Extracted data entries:
************
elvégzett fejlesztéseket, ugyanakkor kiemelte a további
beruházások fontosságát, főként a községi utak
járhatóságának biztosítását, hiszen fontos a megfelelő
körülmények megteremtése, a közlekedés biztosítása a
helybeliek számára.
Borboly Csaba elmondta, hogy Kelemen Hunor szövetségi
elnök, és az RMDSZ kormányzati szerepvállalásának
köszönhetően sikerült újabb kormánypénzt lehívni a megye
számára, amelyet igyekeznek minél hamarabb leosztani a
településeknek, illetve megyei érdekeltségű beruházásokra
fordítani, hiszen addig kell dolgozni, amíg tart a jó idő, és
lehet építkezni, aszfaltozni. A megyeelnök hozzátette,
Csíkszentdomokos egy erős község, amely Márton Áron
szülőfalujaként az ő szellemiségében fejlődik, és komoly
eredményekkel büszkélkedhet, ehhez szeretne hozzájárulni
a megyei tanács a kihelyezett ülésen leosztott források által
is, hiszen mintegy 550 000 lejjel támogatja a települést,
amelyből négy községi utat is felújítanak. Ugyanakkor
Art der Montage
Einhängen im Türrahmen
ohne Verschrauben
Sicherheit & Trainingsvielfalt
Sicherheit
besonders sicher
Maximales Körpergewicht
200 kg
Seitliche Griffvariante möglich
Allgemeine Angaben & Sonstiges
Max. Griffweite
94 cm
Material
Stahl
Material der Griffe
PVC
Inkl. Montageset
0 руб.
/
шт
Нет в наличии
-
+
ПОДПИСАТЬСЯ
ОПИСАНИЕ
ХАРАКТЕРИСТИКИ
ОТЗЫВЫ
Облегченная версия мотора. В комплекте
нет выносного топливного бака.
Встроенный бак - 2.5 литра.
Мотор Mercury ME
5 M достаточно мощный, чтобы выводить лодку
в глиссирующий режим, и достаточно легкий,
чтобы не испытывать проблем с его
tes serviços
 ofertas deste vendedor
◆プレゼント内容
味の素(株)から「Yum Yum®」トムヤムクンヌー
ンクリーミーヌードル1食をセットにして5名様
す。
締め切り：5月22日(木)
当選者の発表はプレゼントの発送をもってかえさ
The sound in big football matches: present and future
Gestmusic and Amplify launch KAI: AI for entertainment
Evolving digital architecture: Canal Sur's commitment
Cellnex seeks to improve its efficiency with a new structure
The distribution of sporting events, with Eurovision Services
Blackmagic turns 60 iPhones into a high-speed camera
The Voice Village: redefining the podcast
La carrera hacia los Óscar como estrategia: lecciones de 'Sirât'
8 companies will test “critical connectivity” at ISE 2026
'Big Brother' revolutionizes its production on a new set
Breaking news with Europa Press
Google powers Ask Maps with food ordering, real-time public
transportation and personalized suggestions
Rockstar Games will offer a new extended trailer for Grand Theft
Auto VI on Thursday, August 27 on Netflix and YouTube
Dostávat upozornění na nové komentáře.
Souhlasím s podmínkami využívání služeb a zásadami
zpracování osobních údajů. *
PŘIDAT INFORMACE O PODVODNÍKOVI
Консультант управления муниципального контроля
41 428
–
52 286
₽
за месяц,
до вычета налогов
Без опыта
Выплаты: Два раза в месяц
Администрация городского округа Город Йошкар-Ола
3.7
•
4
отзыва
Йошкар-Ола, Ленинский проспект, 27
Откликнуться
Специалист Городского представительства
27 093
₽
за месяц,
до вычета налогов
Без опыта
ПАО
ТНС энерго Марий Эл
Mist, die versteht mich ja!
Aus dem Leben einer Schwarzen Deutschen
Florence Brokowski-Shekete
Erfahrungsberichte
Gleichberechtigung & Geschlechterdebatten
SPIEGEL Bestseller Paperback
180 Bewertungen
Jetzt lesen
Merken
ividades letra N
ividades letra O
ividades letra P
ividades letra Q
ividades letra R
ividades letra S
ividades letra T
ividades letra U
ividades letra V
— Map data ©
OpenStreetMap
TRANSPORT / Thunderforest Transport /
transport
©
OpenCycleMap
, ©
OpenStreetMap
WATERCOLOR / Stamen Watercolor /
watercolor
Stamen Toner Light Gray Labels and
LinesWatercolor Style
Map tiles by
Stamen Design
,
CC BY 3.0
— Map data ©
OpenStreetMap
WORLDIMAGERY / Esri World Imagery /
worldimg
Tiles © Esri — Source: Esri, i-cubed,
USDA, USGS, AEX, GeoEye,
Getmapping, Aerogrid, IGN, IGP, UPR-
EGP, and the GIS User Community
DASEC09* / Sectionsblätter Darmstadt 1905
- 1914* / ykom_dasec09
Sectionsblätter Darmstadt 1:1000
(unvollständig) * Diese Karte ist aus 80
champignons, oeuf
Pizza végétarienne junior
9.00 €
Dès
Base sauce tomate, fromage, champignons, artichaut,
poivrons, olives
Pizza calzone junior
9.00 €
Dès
************
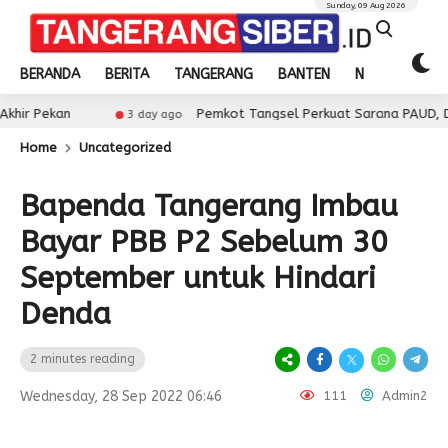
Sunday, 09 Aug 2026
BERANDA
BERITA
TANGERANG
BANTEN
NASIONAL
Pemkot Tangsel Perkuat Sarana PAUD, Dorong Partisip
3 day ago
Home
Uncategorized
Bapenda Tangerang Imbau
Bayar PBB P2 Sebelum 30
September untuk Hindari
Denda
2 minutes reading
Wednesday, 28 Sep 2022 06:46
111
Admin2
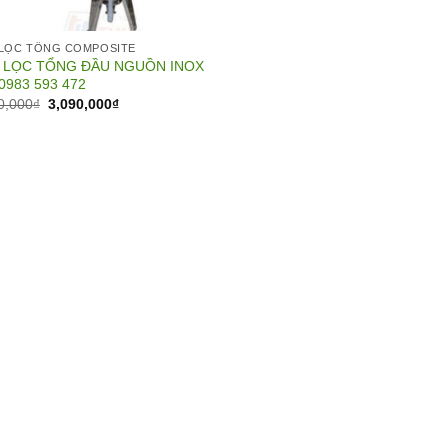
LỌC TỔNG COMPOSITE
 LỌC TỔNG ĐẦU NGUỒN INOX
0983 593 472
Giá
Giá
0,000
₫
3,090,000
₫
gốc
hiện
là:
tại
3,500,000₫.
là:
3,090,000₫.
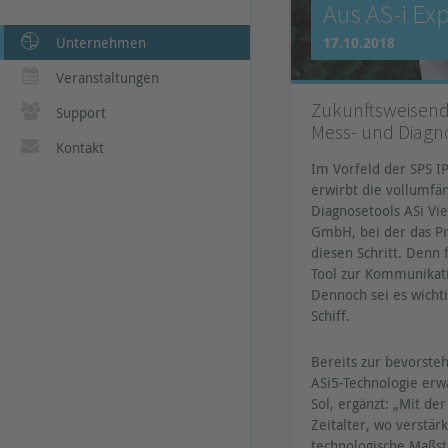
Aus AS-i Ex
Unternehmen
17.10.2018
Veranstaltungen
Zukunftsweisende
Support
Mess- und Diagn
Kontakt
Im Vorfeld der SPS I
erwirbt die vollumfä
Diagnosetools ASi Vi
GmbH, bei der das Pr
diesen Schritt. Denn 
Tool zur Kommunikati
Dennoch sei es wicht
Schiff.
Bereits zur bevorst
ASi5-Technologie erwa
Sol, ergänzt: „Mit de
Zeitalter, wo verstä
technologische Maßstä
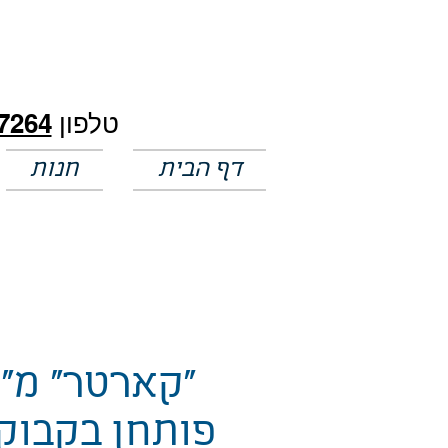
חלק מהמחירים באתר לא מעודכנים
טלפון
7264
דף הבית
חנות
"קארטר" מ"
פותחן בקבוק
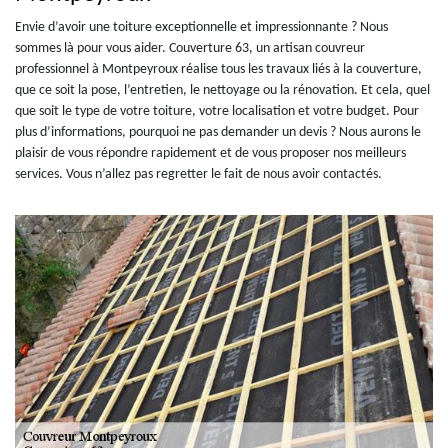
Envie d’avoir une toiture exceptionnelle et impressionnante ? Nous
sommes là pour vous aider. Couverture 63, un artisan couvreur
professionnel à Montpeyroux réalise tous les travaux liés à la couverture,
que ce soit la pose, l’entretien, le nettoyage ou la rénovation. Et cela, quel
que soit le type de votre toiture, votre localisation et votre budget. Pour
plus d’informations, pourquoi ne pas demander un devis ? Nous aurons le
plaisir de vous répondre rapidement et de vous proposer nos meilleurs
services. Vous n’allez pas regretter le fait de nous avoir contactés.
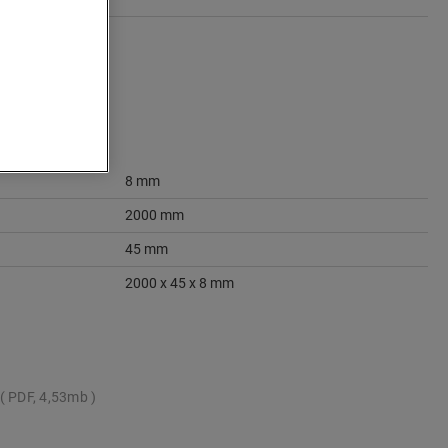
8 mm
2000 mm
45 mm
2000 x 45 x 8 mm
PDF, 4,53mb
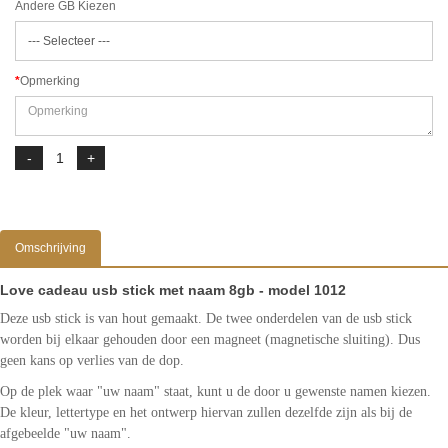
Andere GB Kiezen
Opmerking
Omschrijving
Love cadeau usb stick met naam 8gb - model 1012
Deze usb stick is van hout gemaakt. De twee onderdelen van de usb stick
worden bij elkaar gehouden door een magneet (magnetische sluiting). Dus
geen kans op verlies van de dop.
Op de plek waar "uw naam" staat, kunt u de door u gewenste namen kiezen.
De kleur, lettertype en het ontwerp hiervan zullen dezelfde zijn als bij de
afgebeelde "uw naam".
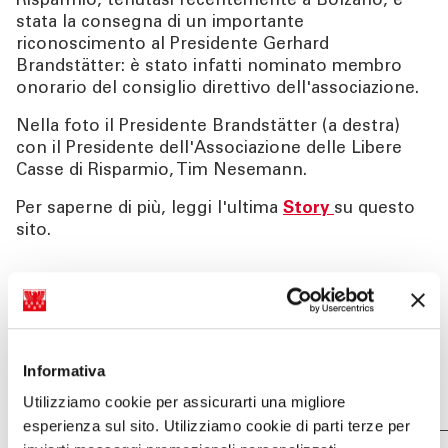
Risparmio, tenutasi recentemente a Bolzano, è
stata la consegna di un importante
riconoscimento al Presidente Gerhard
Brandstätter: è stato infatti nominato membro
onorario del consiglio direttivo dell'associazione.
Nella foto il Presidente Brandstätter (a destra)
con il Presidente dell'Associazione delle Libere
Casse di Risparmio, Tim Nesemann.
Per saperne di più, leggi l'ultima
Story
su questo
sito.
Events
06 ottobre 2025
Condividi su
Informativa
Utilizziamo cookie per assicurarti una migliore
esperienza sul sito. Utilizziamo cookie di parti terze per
************
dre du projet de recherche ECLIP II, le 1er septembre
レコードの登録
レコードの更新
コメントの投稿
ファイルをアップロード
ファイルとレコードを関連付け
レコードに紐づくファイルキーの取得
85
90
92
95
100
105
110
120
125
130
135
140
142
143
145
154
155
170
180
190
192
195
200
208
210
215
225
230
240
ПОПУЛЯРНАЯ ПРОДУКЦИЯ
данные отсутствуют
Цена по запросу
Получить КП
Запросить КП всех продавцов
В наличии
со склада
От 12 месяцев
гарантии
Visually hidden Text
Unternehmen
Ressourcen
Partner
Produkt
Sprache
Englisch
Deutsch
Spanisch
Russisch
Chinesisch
************
* _Problem to solve_:
List each line of the entries that holds the string "will".

* _Answer to this task_:
8 companies will test “critical connectivity” at ISE 2026
Rockstar Games will offer a new extended trailer for Grand Theft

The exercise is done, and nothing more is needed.